# Best tank type water closet?



## PaulW (Jul 31, 2008)

Looking for my esteemed colleagues opinions on tank type floor mounted water closets for a high use venue. They currently have Crane 1.6. They are experiencing high trap blockages. I am proposing new flush valve type but wanted to give an alternative tank type. Any suggestions?
Currently what they have:


----------



## Shoot'N'Plumber (Apr 27, 2013)

Probably a pressure assist tank n bowl. Although I haven't heard much about the newer generations since they had they're massive recall.


----------



## joecypress (Jun 16, 2009)

Be careful installing pressure assisted toilets in a back to back installation. We have experienced them siphoning the trap on the oposing toilet. Sewer gas city.


----------



## Redwood (Sep 8, 2008)

Toto Drake II Model # CST454CEFG!


----------



## PaulW (Jul 31, 2008)

I like what I have experienced with the Toto except the price! LOL!!!! 

Paul


----------



## Workhorseplmg (Apr 10, 2013)

Toto toilets cost more but you can't beat the flush.


----------



## Tommy plumber (Feb 19, 2010)

I have had plumbers on PZ extolling the virtues of the Gerber Viper. 
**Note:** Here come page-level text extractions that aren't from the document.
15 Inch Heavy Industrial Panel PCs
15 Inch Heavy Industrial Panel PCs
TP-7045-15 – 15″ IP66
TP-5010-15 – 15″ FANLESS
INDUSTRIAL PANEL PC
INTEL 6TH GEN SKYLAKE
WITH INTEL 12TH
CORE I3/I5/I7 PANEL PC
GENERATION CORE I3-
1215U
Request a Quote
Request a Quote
I installed {5} Toto Dartmouth W/C's for a customer and she loved them.


----------



## dclarke (Dec 22, 2012)

I always recommend the drake. Never an issue.


----------



## OpenSights (Mar 23, 2015)

The problem could just be a cracked/deformed trap.... But Crane is junk IMHO. The amount of use shouldn't cause an issue, what goes down and product quality is what matters... and potential vent/drain issues. I have yet to find a stool I really like... just ones I don't like.
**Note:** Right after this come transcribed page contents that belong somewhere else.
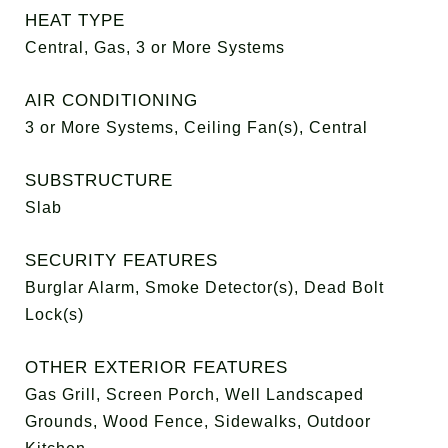
HEAT TYPE
Central, Gas, 3 or More Systems
AIR CONDITIONING
3 or More Systems, Ceiling Fan(s), Central
SUBSTRUCTURE
Slab
SECURITY FEATURES
Burglar Alarm, Smoke Detector(s), Dead Bolt
Lock(s)
OTHER EXTERIOR FEATURES
Gas Grill, Screen Porch, Well Landscaped
Grounds, Wood Fence, Sidewalks, Outdoor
I have had luck with some Kohlers. Not the Cimarron though. 

Interesting advice on a BTB powerflush! Makes sense, haven't come across that issue before. I'll have to remember that.


----------



## chonkie (Jul 31, 2014)

Penncrafter ... just kidding, but yeah, i installed some HO provided ones, and yes they sucked.


----------



## dhal22 (Jul 30, 2010)

Toto. Drake. No more to be said.


----------



## dhal22 (Jul 30, 2010)

PaulW said:


> I like what I have experienced with the Toto except the price! LOL!!!!
> 
> Paul


You get what you pay for.


----------



## piedpiper (Mar 28, 2011)

anyone try the wolverine brass toilet?


----------



## HSI (Jun 3, 2011)

Wolverine carries a comfort height round front closet. I have installed five in the last couple years with no complaints. They seem to flush just fine.


----------



## paultheplumber1 (May 1, 2014)

I use the vipers and have had no trouble, and there a good price for a basic stock line toilet. I used Toto for a while but way to many were showing up damaged in the box. Not sure if it was my supplier or factory.


----------



## OpenSights (Mar 23, 2015)

I installed a Gerber Monday. Not sure what model, but it was a 14" rough, std height round front, 3" trap. I liked the quality and how it flushed. I'm going to start using them and see how it goes. I can't stand how the Kholer cimerrons flush... bugs the snot out of me. For a bit I was installing ProFlo's in rentals, but they switched manufactures and IMHO, are junk now.


----------